Annette Bischof-Campbell: Ratgeber Psychologie

22.1.2004

Weniger ist mehr

Eltern, denen die Erziehung ihrer Kinder besonders wichtig ist, sind oft überfordert.

Manchmal fühlt sich Heidi wie eine Zehnkämpferin: Sie hat einen sieben- und einen fünfjährigen Sohn und arbeitet als Teilzeit-Angestellte. Ihr Mann Rolf ist beruflich sehr engagiert und hat viel zu wenig Zeit für die Familie. Heidi ist gereizt, sie schläft schlecht, sie kann sich nicht konzentrieren. Sie ist ausgebrannt.

Heidi will das Beste für ihre Buben. Sie will sie optimal fördern. Das Angebot für Kinder – von Kursen bis zu Spezialtherapien – ist überwältigend. Doch was und wie viel ist richtig? In Zeitschriften und Büchern wimmelt es von Weisheiten und Theorien über Kinderentwicklung und -erziehung, die sich mitunter völlig widersprechen. Woran soll sie sich bloss halten?

Wütend statt geduldig

Und dann sind da die «neuen» Kinderkrankheiten, allerlei erschreckende Diagnosen, von Depression bis Hyperaktivität. Sind die Eltern daran schuld? Heidi kann sich das gut vorstellen. Sie fühlt sich selbst so unzulänglich als Mutter. Statt Liebe und Geduld hat sie manchmal nur noch Wut für ihre Buben übrig. Sie hat deshalb oft ein schlechtes Gewissen.

Gestresstheit, Verunsicherung, schlechtes Gewissen: Das ist ein ungesunder Mix an unguten Gefühlen, die sich gegenseitig verstärken. Denn wer verunsichert ist, übernimmt sich. Das verursacht Stress und zerrt an den Nerven. Wut ist die Folge. Die verursacht ein schlechtes Gewissen. Um dieses zu kompensieren, übernimmt man sich. Und so weiter.

All das schadet den Kindern. Denn Kinder haben äusserst feine Sensoren für Stimmungen. Sie spüren, wenn es ihren Eltern schlecht geht. Dann bekommen sie selbst ein schlechtes Gewissen, weil sie denken, sie seien schuld daran. Das verunsichert sie.

Was kann Heidi tun? Innehalten für eine Bestandesaufnahme, bei der sie unbedingt auch ihren Mann einbeziehen sollte. Der Besuch einer Eltern- oder Eheberatung kann dabei helfen. Sowohl Heidi als auch Rolf sollten ihre Rollen als Mutter und Vater, als Ehefrau und Ehemann regelmässig neu definieren, und zwar miteinander. Richtig ist das, was für beide stimmt. Es gibt so viele Familienmodelle, wie es Familien gibt, Erziehungstheorien hin oder her.

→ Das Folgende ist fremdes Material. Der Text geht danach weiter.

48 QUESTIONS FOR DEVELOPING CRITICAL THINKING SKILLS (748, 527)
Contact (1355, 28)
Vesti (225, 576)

Eigene Bedürfnisse abklären

Vielleicht merkt Heidi, dass sie mehr Zeit für sich braucht. Oder für die Beziehung mit Rolf. Vielleicht will Rolf bei der Arbeit reduzieren. Vielleicht suchen die beiden einen Babysitter oder ein Aupair. Wichtig ist, dass sie miteinander reden und gemeinsam Lösungen und Kompromisse suchen. Dass sie am gleichen Strick ziehen – das gilt auch für Eltern, die nicht zusammenleben. So werden die Stressgefühle reduziert, und die Stimmung zu Hause ist besser.

Denn das Wesentliche ist: ein glückliches Elternhaus. Glückliche und zufriedene Eltern sind hervorragende Vorbilder für Kinder. Und sie bieten den Kindern das Wichtigste überhaupt: eine warme Atmosphäre der Liebe, der Akzeptanz und der Geborgenheit. Mit dieser Sicherheit im Rücken entwickeln die Kleinen ein erstaunliches Mass an Selbständigkeit und Kreativität. Da wollen sie «selber machen», selbst Erfahrungen sammeln. Die beste Förderung einer gesunden Kinderentwicklung ist das Gefühl, bedingungslos geliebt zu werden. Das kann kein Spezialtraining und kein Extrakurs wettmachen.